Provided data: Begin

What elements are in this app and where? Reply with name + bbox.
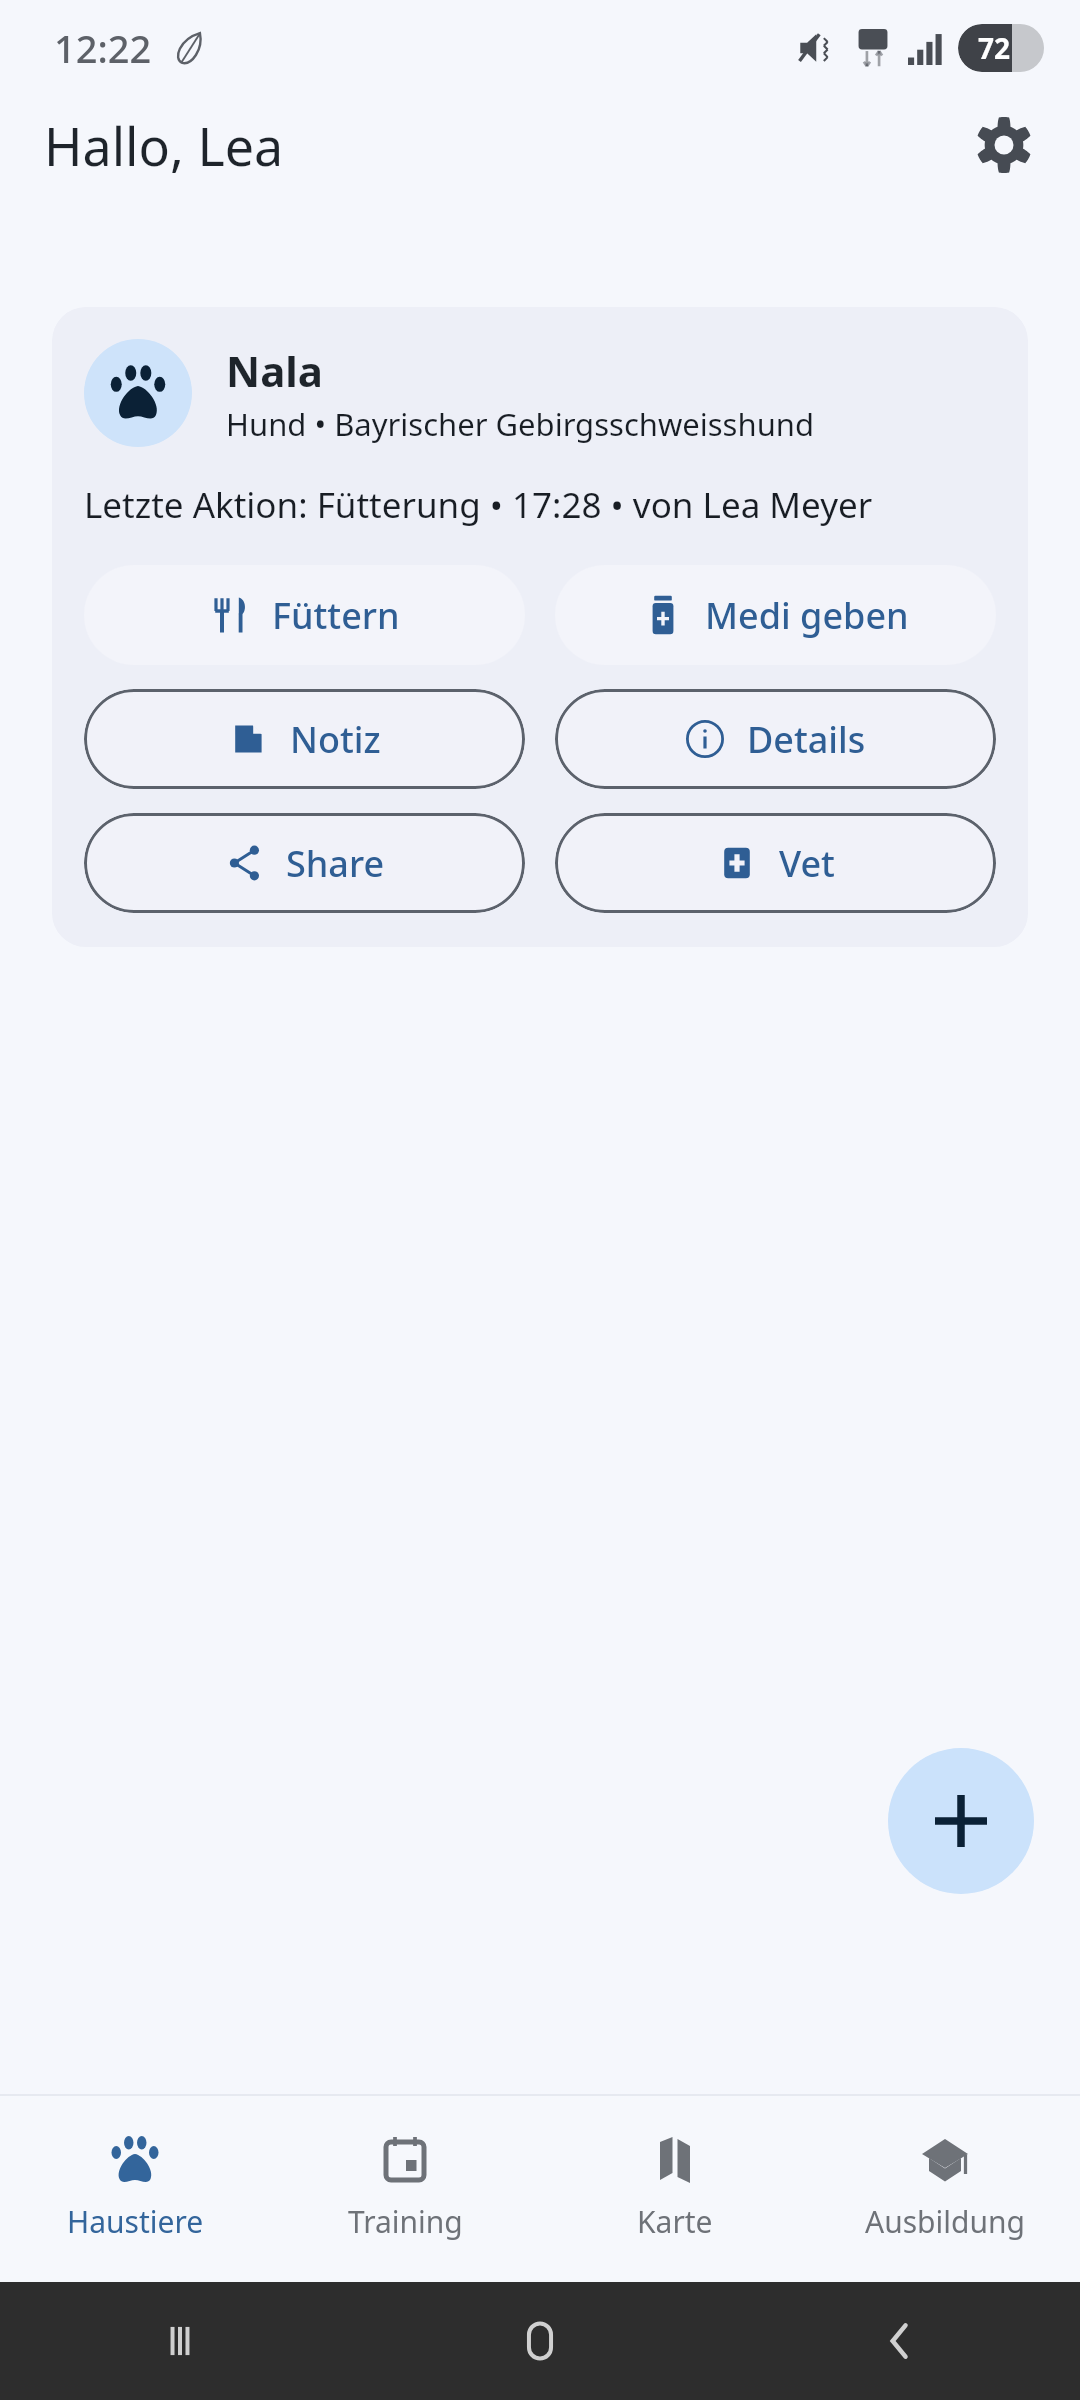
staticText: Hund • Bayrischer Gebirgsschweisshund [226, 403, 815, 445]
staticText: Nala [226, 342, 323, 399]
staticText: Medi geben [705, 591, 909, 640]
staticText: Vet [779, 839, 835, 888]
staticText: 12:22 [54, 22, 152, 74]
button[interactable]: Share [84, 813, 525, 913]
button[interactable]: Notiz [84, 689, 525, 789]
button[interactable]: Medi geben [555, 565, 996, 665]
staticText: Füttern [272, 591, 400, 640]
button[interactable]: Hinzufügen [888, 1748, 1034, 1894]
staticText: Details [747, 715, 866, 764]
staticText: Hallo, Lea [44, 110, 284, 181]
button[interactable]: Haustiere [0, 2094, 270, 2282]
button[interactable]: Training [270, 2094, 540, 2282]
staticText: Training [348, 2201, 463, 2242]
button[interactable]: Einstellungen [956, 97, 1052, 193]
button[interactable]: Recents [0, 2282, 360, 2400]
button[interactable]: Füttern [84, 565, 525, 665]
button[interactable]: Details [555, 689, 996, 789]
button[interactable]: Karte [540, 2094, 810, 2282]
button[interactable]: Vet [555, 813, 996, 913]
staticText: Haustiere [67, 2201, 204, 2242]
staticText: Share [286, 839, 385, 888]
button[interactable]: Back [720, 2282, 1080, 2400]
staticText: Karte [637, 2201, 713, 2242]
button[interactable]: Ausbildung [810, 2094, 1080, 2282]
staticText: Letzte Aktion: Fütterung • 17:28 • von L… [84, 481, 873, 529]
staticText: 72 [978, 29, 1011, 67]
staticText: Ausbildung [865, 2201, 1025, 2242]
staticText: Notiz [290, 715, 381, 764]
button[interactable]: Home [360, 2282, 720, 2400]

Provided data: End

Please determine how many lines of the listing above include the word "Training" and state only that number.

2